> [Work order]
Where an image appears, leave it out; otherwise repeat the data exactly.

> [Supplied data]

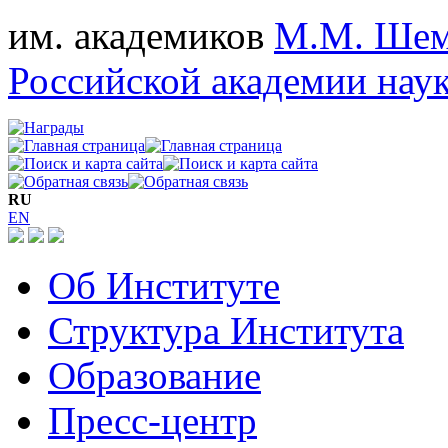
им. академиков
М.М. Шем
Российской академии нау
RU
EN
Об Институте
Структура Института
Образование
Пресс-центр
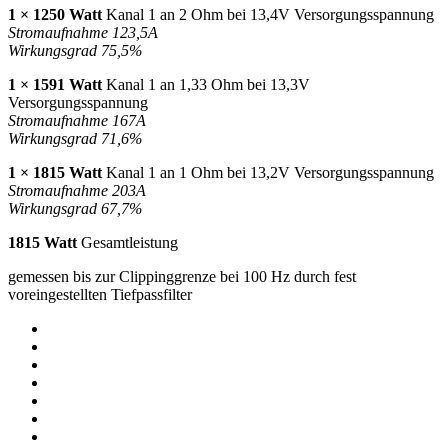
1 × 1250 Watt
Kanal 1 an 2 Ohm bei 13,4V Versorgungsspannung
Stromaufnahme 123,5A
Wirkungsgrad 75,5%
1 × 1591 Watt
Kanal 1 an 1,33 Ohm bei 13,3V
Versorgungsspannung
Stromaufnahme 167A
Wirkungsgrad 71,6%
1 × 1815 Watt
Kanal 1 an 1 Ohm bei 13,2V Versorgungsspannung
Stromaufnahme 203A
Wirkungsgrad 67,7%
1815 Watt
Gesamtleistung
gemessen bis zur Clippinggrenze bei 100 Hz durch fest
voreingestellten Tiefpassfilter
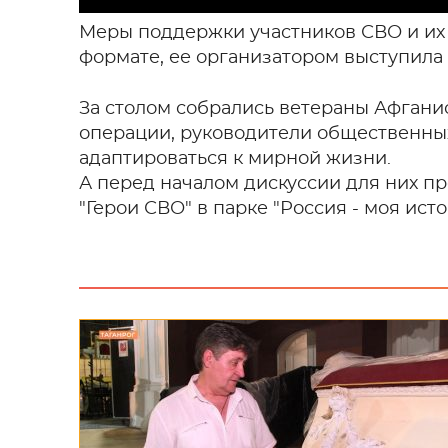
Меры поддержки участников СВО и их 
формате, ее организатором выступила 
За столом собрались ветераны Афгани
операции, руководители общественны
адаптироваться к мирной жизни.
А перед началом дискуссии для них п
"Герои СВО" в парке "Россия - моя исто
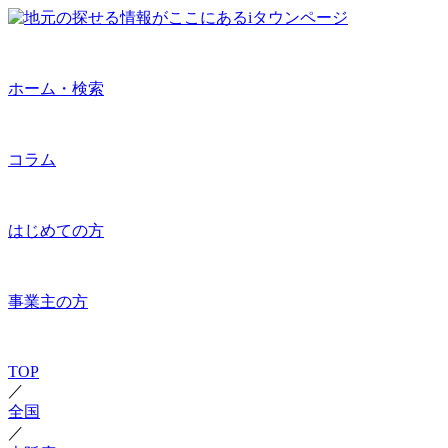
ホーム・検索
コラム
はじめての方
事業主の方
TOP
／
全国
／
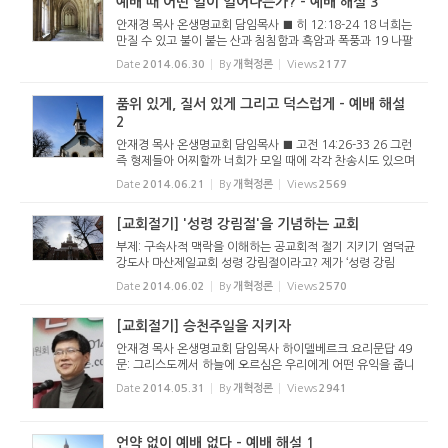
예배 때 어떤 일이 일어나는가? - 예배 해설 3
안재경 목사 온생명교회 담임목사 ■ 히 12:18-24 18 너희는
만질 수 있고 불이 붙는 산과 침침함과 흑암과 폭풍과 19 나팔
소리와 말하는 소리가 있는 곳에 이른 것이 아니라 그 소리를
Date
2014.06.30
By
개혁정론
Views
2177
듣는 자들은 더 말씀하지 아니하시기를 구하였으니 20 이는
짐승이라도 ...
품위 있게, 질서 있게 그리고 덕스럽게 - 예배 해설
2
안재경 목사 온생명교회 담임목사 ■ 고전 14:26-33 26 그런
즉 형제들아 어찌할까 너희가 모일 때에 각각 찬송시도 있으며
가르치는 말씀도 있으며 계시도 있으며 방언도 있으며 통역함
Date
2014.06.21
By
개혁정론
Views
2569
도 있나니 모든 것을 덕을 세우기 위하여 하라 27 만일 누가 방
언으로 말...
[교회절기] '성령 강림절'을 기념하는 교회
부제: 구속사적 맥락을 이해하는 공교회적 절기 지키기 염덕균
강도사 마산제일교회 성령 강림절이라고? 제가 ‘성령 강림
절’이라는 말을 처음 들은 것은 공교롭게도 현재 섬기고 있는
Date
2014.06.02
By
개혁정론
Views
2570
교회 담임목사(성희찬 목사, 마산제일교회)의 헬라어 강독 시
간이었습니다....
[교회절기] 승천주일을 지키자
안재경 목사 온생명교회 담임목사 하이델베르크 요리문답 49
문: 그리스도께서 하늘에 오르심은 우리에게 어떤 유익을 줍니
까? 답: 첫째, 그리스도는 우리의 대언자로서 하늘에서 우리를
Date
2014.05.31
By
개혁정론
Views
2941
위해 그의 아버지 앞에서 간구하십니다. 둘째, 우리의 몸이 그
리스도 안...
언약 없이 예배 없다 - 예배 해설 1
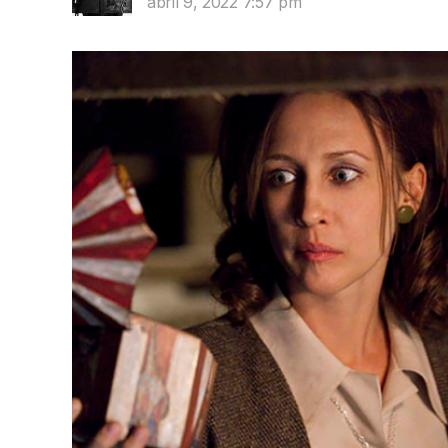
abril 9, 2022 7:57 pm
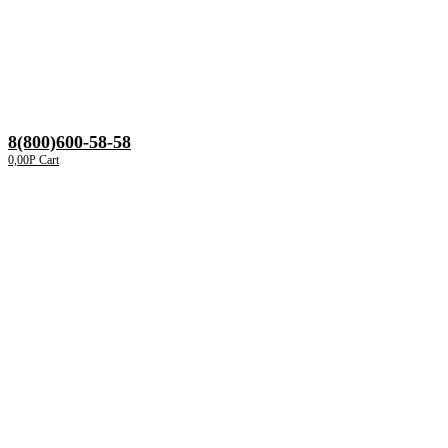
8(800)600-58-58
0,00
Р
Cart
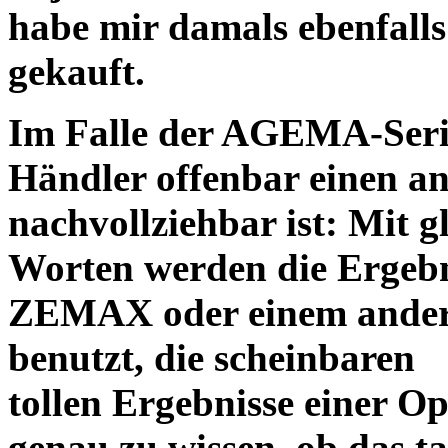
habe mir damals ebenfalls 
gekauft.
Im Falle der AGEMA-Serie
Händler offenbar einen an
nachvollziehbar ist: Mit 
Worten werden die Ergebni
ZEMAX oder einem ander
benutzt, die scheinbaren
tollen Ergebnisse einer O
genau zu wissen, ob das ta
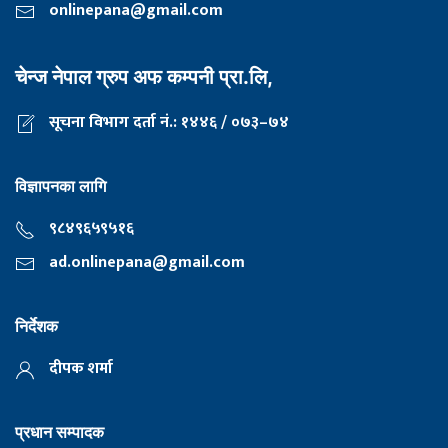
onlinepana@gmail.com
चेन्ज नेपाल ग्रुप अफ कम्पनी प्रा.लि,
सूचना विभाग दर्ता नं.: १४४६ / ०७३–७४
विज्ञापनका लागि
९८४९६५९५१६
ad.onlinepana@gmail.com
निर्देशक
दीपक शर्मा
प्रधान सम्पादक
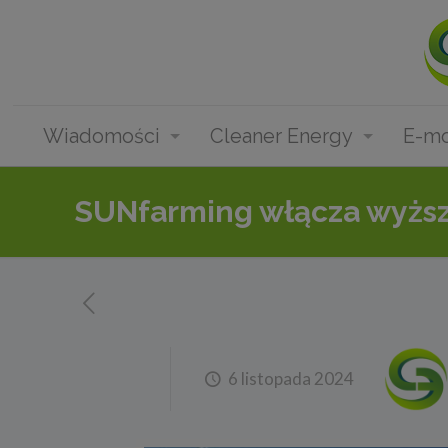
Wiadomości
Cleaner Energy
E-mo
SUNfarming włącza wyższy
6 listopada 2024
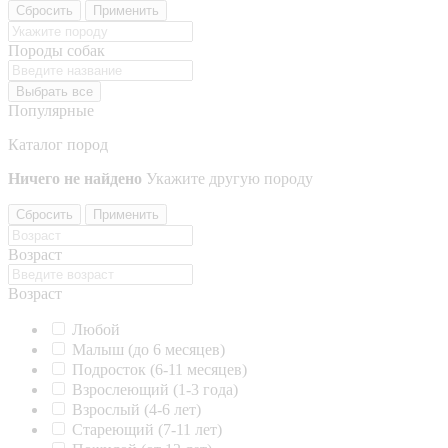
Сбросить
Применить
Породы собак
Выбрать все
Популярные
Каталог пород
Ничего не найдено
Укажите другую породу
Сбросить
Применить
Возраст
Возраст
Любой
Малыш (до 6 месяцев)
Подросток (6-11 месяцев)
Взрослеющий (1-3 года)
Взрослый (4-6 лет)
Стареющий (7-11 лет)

> [Task response]
им. академиков
М.М. Шем
Российской академии нау
RU
EN
Об Институте
Структура Института
Образование
Пресс-центр
1 × 1250 Watt
Kanal 1 an 2 Ohm bei 13,4V Versorgungsspannung
Stromaufnahme 123,5A
Wirkungsgrad 75,5%
1 × 1591 Watt
Kanal 1 an 1,33 Ohm bei 13,3V
Versorgungsspannung
Stromaufnahme 167A
Wirkungsgrad 71,6%
1 × 1815 Watt
Kanal 1 an 1 Ohm bei 13,2V Versorgungsspannung
Stromaufnahme 203A
Wirkungsgrad 67,7%
1815 Watt
Gesamtleistung
gemessen bis zur Clippinggrenze bei 100 Hz durch fest
voreingestellten Tiefpassfilter
Меры поддержки участников СВО и их 
формате, ее организатором выступила 
За столом собрались ветераны Афгани
операции, руководители общественны
адаптироваться к мирной жизни.
А перед началом дискуссии для них п
"Герои СВО" в парке "Россия - моя исто
ホーム・検索
コラム
はじめての方
事業主の方
TOP
／
全国
／
예배 때 어떤 일이 일어나는가? - 예배 해설 3
안재경 목사 온생명교회 담임목사 ■ 히 12:18-24 18 너희는
만질 수 있고 불이 붙는 산과 침침함과 흑암과 폭풍과 19 나팔
소리와 말하는 소리가 있는 곳에 이른 것이 아니라 그 소리를
Date
2014.06.30
By
개혁정론
Views
2177
듣는 자들은 더 말씀하지 아니하시기를 구하였으니 20 이는
짐승이라도 ...
품위 있게, 질서 있게 그리고 덕스럽게 - 예배 해설
2
안재경 목사 온생명교회 담임목사 ■ 고전 14:26-33 26 그런
즉 형제들아 어찌할까 너희가 모일 때에 각각 찬송시도 있으며
가르치는 말씀도 있으며 계시도 있으며 방언도 있으며 통역함
Date
2014.06.21
By
개혁정론
Views
2569
도 있나니 모든 것을 덕을 세우기 위하여 하라 27 만일 누가 방
언으로 말...
[교회절기] '성령 강림절'을 기념하는 교회
부제: 구속사적 맥락을 이해하는 공교회적 절기 지키기 염덕균
강도사 마산제일교회 성령 강림절이라고? 제가 ‘성령 강림
절’이라는 말을 처음 들은 것은 공교롭게도 현재 섬기고 있는
Date
2014.06.02
By
개혁정론
Views
2570
교회 담임목사(성희찬 목사, 마산제일교회)의 헬라어 강독 시
간이었습니다....
[교회절기] 승천주일을 지키자
안재경 목사 온생명교회 담임목사 하이델베르크 요리문답 49
문: 그리스도께서 하늘에 오르심은 우리에게 어떤 유익을 줍니
까? 답: 첫째, 그리스도는 우리의 대언자로서 하늘에서 우리를
Date
2014.05.31
By
개혁정론
Views
2941
위해 그의 아버지 앞에서 간구하십니다. 둘째, 우리의 몸이 그
리스도 안...
언약 없이 예배 없다 - 예배 해설 1
abril 9, 2022 7:57 pm
8(800)600-58-58
0,00
Р
Cart
habe mir damals ebenfalls 
gekauft.
Im Falle der AGEMA-Serie
Händler offenbar einen an
nachvollziehbar ist: Mit 
Worten werden die Ergebni
ZEMAX oder einem ander
benutzt, die scheinbaren
tollen Ergebnisse einer O
genau zu wissen, ob das ta
onlinepana@gmail.com
चेन्ज नेपाल ग्रुप अफ कम्पनी प्रा.लि,
सूचना विभाग दर्ता नं.: १४४६ / ०७३–७४
विज्ञापनका लागि
९८४९६५९५१६
ad.onlinepana@gmail.com
निर्देशक
दीपक शर्मा
प्रधान सम्पादक
Wiadomości
Cleaner Energy
E-mo
SUNfarming włącza wyższy
6 listopada 2024
Сбросить
Применить
Породы собак
Выбрать все
Популярные
Каталог пород
Ничего не найдено
Укажите другую породу
Сбросить
Применить
Возраст
Возраст
Любой
Малыш (до 6 месяцев)
Подросток (6-11 месяцев)
Взрослеющий (1-3 года)
Взрослый (4-6 лет)
Стареющий (7-11 лет)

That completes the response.